Lokatorzy skrzywdzeni przez czyścicieli kamienic, będą mogli przez 30 lat ubiegać się o odszkodowanie
Jak pisze „Rzeczpospolita”, lokatorzy, którzy zostali skrzywdzeni przez czyścicieli kamienic, będą mogli przez 30 lat ubiegać się o odszkodowanie lub zadośćuczynienie. Posłowie zasiadający w sejmowej Komisji Ustawodawczej przegłosowali kilka dni temu zmiany w tej sprawie.
Komisja zakończyła też prace nad projektem ustawy powołującym do życia komisję weryfikacyjną mającą się zająć problemem dzikiej reprywatyzacji w Warszawie.
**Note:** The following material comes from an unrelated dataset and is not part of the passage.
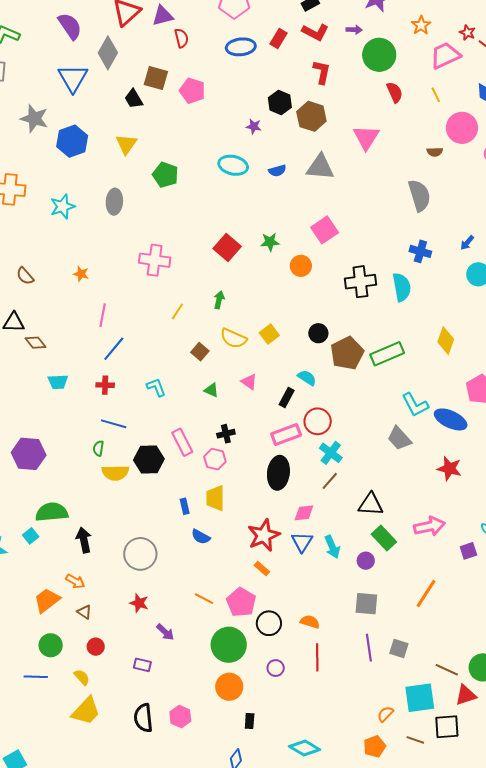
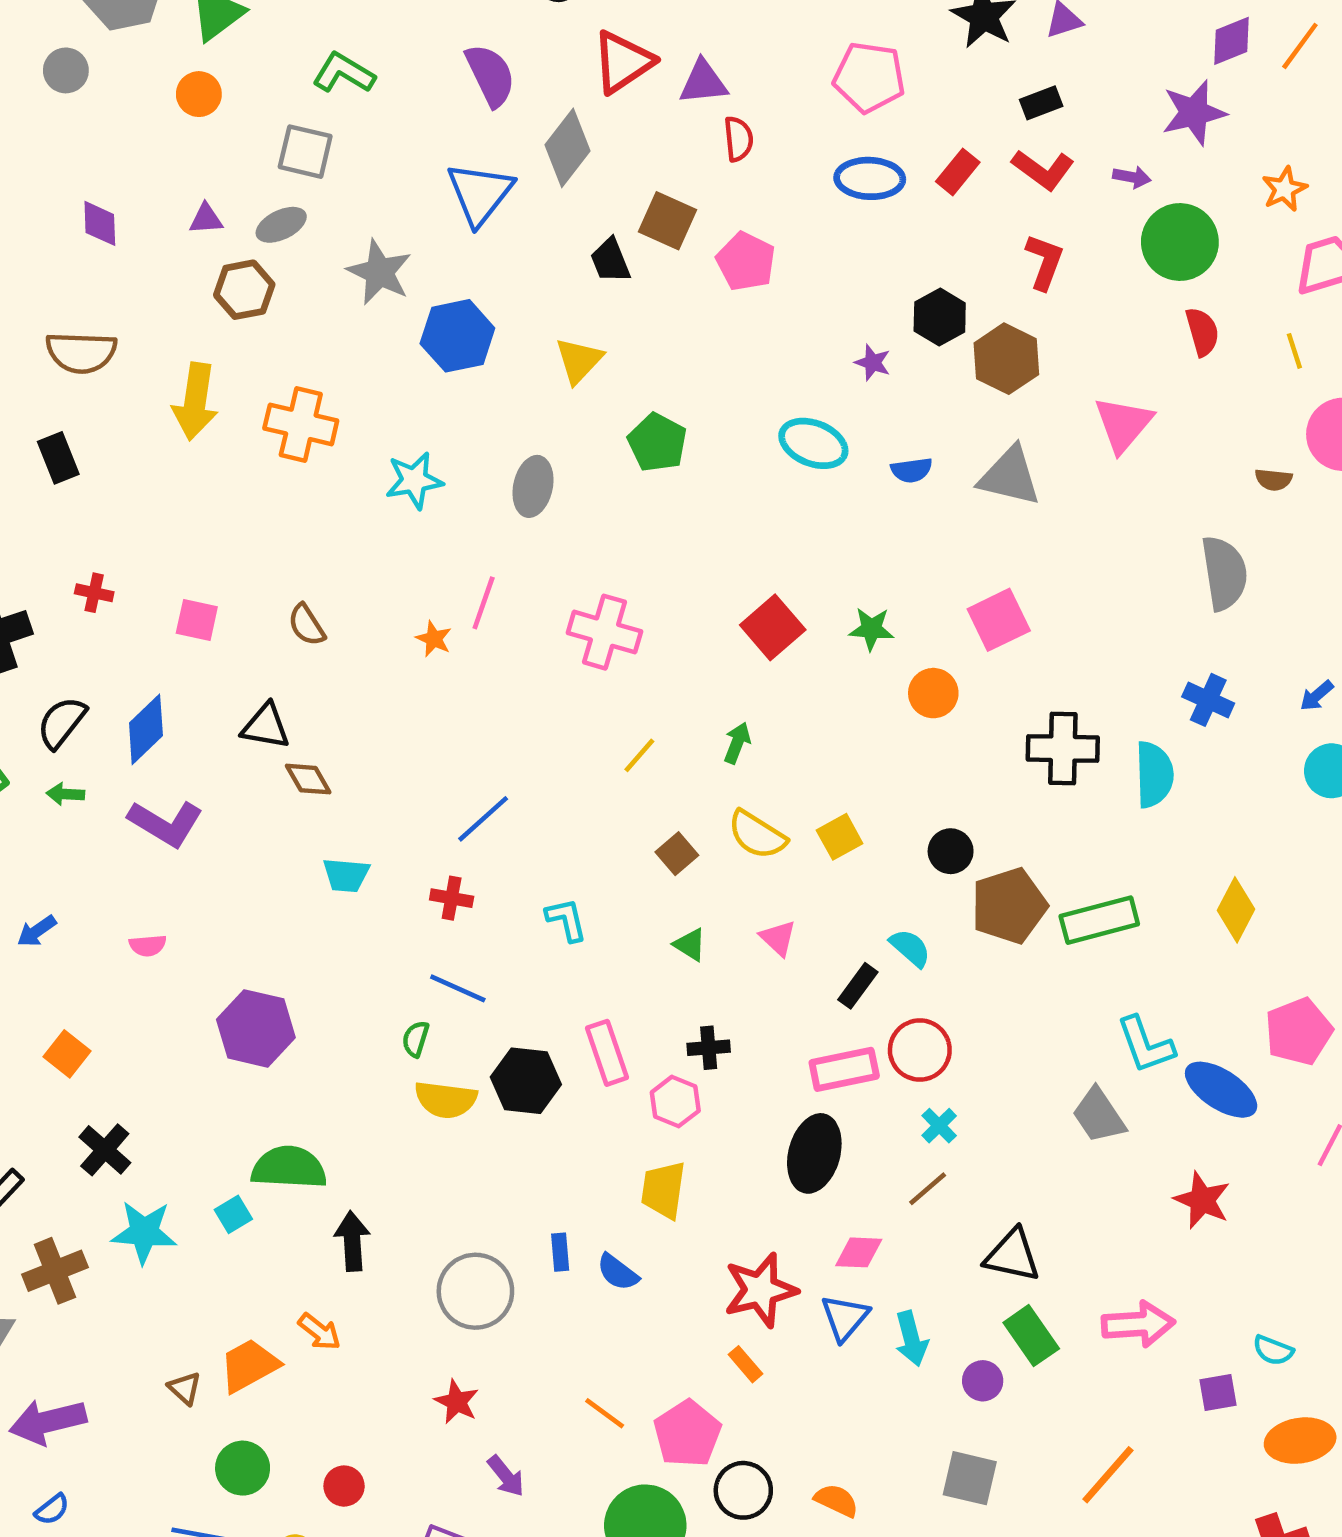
pink line: (103, 315) -> (484, 603), moved
cyan cross: (331, 453) -> (939, 1126), size x0.7
blue rectangle: (185, 506) -> (560, 1252), moved
brown triangle: (84, 612) -> (185, 1388), moved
Już w przyszłym tygodniu ustawę może uchwalić Sejm. Chodzi o rządowy projekt ustawy o szczególnych zasadach usuwania skutków prawnych wydanych z naruszeniem prawa decyzji reprywatyzacyjnych dotyczących nieruchomości warszawskich. Na posiedzeniu komisji posłowie zdecydowali się na kilka poprawek. Mają wzmocnić pozycję lokatorów przekazanych dawnym właścicielom lub handlarzom roszczeń razem ze sprywatyzowaną kamienicą.
Zaproponowane poprawki poparł rząd. Dzięki nim komisja weryfikacyjna otrzymała uprawnienie do uchylania decyzji reprywatyzacyjnych także wtedy, gdy lokatorzy ze sprywatyzowanych kamienic byli uporczywie szykanowani na różne sposoby po to tylko, by wyprowadzili się z budynku. Jeżeli dojdzie do wydania takiej decyzji w konkretnej sprawie, lokatorzy będą mogli ubiegać się o odszkodowanie.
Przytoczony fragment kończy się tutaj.